> Records for processing
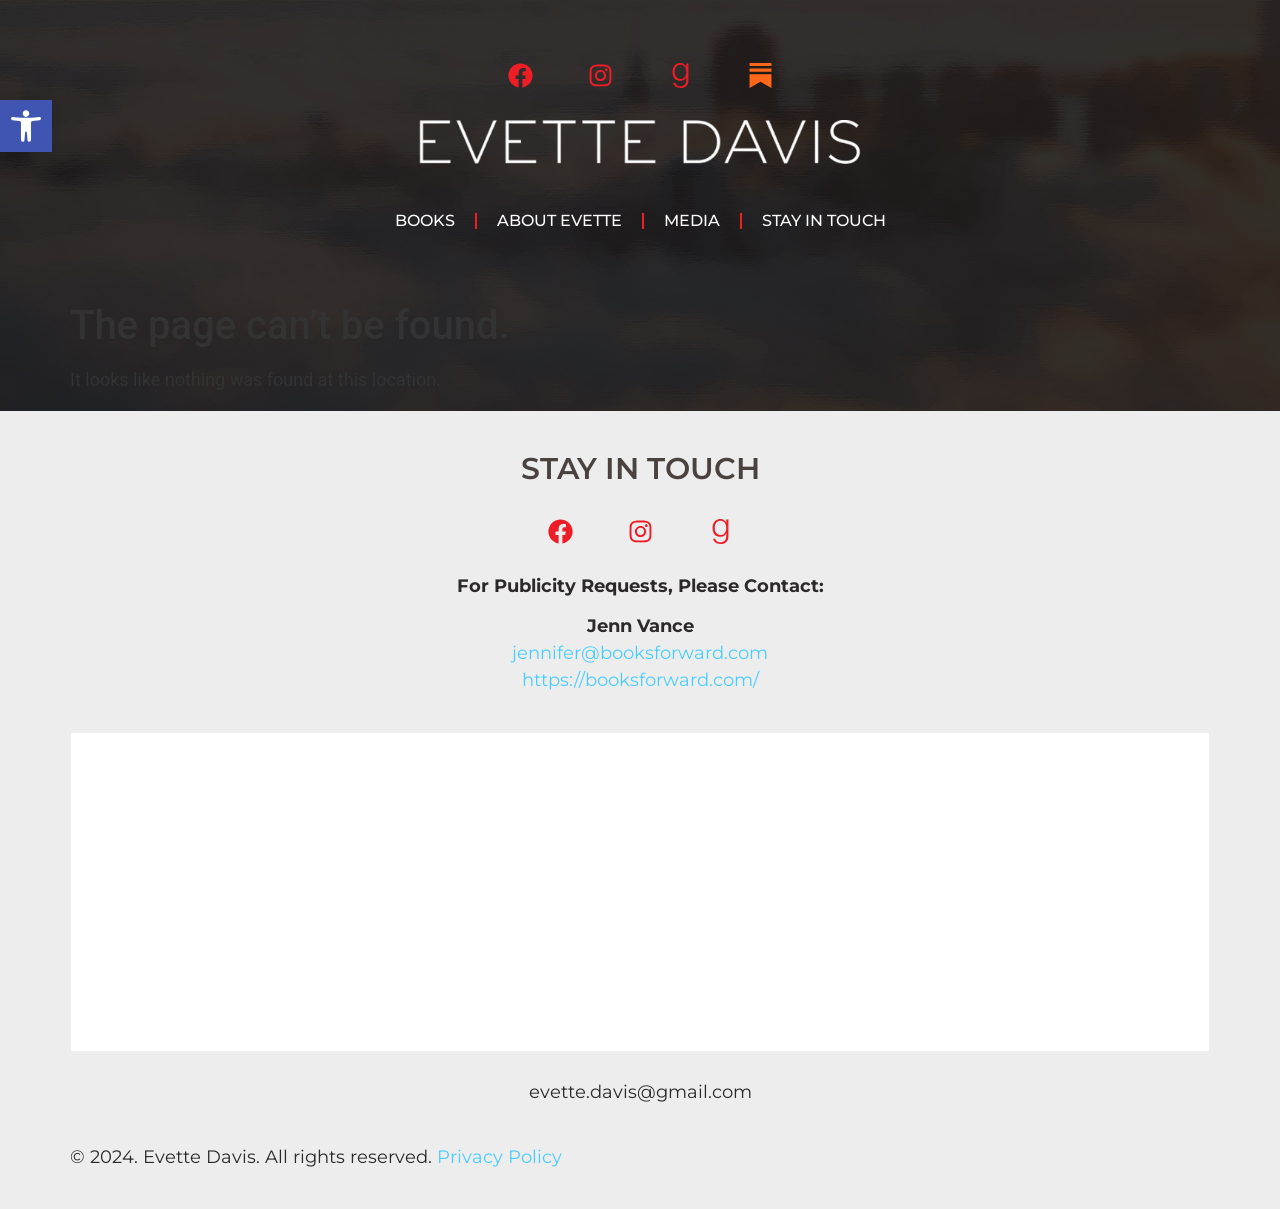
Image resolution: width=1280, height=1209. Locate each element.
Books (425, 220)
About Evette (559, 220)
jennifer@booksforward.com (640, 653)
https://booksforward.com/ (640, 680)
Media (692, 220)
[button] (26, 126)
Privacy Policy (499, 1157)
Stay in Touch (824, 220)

> To do
Every line from the one containing "About Evette (559, 220)" to the close of the records must be reproduced exactly. Include both ends and nothing more.

> Solution below
About Evette (559, 220)
jennifer@booksforward.com (640, 653)
https://booksforward.com/ (640, 680)
Media (692, 220)
[button] (26, 126)
Privacy Policy (499, 1157)
Stay in Touch (824, 220)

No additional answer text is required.